Los ángulos de aquel lugar se curvaban creando nichos. Tres de ellos estaban ocupados por estatuas de medidas gigantescas. Su belleza era griega, su imperfección egipcia, su tout ensemble francés. En el cuarto nicho, la estatua estaba velada y no era colosal, pero se podía ver un tobillo estrecho y un pie con sandalia. De l’Omelette se llevó la mano al corazón, cerró sus ojos, volvió a abrirlos y, entonces, sorprendió a su majestad satánica… cuando se sonrojaba.
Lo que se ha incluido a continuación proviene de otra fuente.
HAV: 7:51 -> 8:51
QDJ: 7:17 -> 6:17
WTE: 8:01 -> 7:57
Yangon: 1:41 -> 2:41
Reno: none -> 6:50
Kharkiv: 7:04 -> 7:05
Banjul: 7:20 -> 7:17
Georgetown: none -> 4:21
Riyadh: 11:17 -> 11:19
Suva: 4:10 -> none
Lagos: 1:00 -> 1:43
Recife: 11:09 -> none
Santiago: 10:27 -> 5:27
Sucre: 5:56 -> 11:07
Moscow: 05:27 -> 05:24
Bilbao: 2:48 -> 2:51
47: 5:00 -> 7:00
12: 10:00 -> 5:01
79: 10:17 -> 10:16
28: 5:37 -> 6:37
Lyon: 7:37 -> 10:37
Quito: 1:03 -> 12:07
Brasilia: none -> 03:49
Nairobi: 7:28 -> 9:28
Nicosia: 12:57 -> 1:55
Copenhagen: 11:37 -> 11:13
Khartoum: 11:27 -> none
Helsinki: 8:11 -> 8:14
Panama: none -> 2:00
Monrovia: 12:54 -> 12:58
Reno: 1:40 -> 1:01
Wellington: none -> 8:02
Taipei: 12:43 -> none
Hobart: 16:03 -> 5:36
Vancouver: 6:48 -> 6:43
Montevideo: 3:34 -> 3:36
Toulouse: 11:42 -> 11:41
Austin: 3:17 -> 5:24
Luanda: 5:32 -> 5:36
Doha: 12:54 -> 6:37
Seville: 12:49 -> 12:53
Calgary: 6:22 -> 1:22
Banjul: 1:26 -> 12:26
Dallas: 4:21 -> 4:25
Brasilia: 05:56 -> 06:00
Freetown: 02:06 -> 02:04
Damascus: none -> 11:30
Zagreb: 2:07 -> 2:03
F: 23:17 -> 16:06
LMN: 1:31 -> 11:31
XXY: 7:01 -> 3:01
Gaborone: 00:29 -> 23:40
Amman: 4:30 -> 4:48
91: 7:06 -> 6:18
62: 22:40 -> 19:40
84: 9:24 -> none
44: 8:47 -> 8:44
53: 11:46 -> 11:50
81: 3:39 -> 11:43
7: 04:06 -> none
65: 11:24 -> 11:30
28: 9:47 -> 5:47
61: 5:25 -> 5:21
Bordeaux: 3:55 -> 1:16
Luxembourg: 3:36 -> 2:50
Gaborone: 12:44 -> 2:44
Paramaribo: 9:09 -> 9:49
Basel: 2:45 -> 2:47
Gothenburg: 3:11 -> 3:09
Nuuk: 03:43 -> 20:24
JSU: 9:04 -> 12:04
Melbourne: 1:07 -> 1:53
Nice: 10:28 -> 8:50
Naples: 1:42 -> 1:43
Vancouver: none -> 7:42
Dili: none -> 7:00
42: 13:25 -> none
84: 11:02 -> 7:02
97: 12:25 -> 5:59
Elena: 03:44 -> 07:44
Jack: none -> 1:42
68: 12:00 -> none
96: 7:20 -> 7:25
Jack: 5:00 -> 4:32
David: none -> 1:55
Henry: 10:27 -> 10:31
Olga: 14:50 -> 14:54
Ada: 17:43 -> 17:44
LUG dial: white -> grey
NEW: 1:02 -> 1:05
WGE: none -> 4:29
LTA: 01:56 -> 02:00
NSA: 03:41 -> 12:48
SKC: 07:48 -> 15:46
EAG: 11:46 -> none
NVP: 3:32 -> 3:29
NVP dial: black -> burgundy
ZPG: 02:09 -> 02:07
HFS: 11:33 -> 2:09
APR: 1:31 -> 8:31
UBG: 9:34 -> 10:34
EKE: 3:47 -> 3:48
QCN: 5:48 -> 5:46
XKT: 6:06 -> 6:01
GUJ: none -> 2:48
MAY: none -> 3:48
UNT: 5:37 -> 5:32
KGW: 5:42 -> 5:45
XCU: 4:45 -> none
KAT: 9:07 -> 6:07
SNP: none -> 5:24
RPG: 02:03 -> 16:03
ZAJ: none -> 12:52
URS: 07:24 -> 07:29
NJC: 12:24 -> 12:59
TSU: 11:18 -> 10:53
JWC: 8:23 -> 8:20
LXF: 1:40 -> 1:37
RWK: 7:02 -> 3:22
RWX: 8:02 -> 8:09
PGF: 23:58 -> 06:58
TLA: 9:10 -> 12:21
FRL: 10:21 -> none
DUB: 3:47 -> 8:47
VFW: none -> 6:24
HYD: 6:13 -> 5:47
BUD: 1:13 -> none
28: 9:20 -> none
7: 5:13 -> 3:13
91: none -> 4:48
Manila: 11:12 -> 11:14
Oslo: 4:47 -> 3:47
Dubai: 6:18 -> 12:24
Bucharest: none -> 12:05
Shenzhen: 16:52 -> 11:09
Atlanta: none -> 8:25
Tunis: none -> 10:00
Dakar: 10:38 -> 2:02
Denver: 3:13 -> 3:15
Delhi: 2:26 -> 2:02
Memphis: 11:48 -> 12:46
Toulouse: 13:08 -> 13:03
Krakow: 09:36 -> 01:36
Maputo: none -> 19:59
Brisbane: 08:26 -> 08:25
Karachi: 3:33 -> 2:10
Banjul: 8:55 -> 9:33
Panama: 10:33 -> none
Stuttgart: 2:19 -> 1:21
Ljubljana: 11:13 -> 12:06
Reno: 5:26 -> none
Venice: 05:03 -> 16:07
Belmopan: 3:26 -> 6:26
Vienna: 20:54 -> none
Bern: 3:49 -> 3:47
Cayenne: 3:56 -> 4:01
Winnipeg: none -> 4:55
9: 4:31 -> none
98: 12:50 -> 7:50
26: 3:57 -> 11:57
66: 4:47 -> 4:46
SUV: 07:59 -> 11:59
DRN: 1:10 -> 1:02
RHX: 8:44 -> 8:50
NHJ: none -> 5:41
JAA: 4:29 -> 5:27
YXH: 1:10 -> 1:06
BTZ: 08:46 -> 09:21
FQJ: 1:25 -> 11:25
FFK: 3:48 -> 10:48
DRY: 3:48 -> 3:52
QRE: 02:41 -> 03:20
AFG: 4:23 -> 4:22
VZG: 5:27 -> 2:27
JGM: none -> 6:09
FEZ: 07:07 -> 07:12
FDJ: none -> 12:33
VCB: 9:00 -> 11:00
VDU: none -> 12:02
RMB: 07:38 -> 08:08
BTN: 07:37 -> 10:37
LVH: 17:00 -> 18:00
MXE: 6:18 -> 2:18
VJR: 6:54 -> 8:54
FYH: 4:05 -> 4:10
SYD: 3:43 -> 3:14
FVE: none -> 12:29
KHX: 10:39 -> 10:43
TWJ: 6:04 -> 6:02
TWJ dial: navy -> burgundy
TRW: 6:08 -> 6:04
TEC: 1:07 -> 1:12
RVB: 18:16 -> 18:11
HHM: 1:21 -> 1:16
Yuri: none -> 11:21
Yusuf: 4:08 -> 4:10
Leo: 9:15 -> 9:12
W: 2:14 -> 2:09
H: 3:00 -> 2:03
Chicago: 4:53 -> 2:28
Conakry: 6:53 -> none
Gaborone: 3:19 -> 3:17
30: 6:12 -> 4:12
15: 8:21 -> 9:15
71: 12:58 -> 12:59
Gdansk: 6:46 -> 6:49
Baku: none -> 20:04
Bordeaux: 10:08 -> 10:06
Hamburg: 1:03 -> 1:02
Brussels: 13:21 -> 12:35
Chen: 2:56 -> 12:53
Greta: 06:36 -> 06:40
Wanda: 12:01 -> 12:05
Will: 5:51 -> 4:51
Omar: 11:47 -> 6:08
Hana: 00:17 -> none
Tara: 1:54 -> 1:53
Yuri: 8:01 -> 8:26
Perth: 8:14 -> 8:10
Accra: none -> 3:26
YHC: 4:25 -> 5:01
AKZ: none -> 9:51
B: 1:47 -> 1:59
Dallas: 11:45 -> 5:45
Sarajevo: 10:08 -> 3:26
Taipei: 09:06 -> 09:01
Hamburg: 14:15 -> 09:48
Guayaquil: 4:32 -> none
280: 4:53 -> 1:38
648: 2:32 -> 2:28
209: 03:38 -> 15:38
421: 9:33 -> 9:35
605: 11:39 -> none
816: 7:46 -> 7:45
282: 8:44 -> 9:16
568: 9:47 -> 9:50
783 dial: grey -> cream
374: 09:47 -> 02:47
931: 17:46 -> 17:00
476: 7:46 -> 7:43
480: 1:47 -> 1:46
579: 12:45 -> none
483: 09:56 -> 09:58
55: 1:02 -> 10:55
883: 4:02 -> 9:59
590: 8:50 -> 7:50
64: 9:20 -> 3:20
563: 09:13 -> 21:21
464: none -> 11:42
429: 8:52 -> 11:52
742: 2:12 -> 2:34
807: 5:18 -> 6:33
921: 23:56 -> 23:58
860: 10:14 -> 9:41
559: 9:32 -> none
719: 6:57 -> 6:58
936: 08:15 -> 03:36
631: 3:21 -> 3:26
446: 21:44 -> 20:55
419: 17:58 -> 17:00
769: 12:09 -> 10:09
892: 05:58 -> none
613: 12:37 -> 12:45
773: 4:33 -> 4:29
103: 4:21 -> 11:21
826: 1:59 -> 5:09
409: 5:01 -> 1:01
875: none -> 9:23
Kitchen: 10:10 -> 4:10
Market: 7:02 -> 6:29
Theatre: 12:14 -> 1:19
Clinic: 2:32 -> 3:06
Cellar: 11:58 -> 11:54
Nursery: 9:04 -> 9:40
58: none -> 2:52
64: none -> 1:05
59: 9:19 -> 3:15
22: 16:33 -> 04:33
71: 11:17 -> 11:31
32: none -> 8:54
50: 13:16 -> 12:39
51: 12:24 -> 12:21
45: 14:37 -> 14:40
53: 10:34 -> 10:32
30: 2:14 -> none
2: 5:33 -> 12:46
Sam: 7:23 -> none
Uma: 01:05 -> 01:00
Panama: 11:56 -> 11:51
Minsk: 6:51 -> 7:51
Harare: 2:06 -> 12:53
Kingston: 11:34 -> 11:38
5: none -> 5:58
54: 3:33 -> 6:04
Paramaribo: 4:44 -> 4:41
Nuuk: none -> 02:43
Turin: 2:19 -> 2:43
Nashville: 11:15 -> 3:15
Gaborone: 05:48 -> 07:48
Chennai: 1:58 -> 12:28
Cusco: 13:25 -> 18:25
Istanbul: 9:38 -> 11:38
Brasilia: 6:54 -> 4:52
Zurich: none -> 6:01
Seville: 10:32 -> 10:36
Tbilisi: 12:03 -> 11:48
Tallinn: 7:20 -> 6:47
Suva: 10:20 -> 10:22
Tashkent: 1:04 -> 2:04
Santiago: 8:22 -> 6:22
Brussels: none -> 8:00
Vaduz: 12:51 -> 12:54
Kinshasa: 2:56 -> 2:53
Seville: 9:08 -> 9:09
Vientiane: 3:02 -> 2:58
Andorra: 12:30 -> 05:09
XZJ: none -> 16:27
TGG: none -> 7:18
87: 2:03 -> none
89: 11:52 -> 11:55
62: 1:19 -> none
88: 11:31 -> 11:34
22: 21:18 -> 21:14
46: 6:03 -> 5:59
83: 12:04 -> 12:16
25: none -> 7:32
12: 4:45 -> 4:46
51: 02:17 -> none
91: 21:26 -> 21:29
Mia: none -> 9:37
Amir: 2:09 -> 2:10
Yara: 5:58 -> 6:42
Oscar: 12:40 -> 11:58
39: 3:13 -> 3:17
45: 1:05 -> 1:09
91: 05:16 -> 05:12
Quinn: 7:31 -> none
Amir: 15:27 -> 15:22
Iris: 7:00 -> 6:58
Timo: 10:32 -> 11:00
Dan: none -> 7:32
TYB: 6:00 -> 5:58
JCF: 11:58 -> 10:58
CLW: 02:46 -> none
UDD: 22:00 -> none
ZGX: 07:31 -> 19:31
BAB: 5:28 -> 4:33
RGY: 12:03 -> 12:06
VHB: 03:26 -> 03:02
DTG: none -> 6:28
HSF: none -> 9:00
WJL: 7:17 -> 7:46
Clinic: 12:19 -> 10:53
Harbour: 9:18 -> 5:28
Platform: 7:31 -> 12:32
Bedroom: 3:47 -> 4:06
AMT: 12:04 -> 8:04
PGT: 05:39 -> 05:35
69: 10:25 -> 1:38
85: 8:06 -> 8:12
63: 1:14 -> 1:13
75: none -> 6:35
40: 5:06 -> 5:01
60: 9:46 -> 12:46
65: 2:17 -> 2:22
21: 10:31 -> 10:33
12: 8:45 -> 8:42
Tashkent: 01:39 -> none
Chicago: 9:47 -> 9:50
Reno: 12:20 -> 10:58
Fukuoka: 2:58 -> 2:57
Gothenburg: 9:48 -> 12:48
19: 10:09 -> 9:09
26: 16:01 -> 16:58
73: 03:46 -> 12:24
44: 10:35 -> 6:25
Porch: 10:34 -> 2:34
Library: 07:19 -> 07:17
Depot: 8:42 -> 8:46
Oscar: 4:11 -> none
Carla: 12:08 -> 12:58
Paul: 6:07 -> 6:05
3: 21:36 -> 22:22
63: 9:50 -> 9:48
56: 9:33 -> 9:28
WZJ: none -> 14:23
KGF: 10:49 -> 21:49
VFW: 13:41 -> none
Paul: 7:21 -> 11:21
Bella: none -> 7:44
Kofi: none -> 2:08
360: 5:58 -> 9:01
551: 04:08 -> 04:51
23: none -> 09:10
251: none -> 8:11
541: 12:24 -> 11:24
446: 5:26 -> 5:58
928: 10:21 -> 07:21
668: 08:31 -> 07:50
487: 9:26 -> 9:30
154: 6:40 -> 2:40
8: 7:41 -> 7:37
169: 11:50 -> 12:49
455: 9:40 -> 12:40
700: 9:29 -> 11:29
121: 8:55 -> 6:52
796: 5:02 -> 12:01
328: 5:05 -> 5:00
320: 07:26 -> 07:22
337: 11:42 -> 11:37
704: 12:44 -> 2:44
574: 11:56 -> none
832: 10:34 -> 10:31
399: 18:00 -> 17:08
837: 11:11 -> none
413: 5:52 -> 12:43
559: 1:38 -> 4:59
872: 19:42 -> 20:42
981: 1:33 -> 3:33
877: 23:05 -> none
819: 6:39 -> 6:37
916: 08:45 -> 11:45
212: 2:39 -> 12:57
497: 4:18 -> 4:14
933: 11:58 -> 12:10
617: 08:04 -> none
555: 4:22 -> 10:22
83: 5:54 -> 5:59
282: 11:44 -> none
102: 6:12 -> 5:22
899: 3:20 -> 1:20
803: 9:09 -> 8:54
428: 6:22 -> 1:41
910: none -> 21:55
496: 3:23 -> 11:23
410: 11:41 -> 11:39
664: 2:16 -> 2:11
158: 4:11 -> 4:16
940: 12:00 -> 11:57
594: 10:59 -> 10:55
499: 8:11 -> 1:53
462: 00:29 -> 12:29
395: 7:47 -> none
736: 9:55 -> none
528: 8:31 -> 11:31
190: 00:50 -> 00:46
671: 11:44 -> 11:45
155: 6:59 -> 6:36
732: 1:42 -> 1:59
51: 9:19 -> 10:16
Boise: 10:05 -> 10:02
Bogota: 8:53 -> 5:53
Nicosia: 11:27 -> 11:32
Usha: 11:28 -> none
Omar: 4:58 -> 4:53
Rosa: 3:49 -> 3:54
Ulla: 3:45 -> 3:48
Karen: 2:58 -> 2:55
¡Pero aquellas pinturas! ¡Kupris! ¡Astarté! ¡Astoreth! ¡Mil y la misma! ¡Y Rafael las ha observado! Sí, Rafael estuvo aquí. ¿Acaso no pintó la…? ¿Y no fue condenado por esa causa? ¡Las pinturas, las pinturas! ¡Oh lujo, oh amor! ¿Quién, contemplando esas bellezas prohibidas, tendría ojos para las delicadas obras que, en sus marcos dorados, iluminan como estrellas las paredes de jacinto y de pórfido?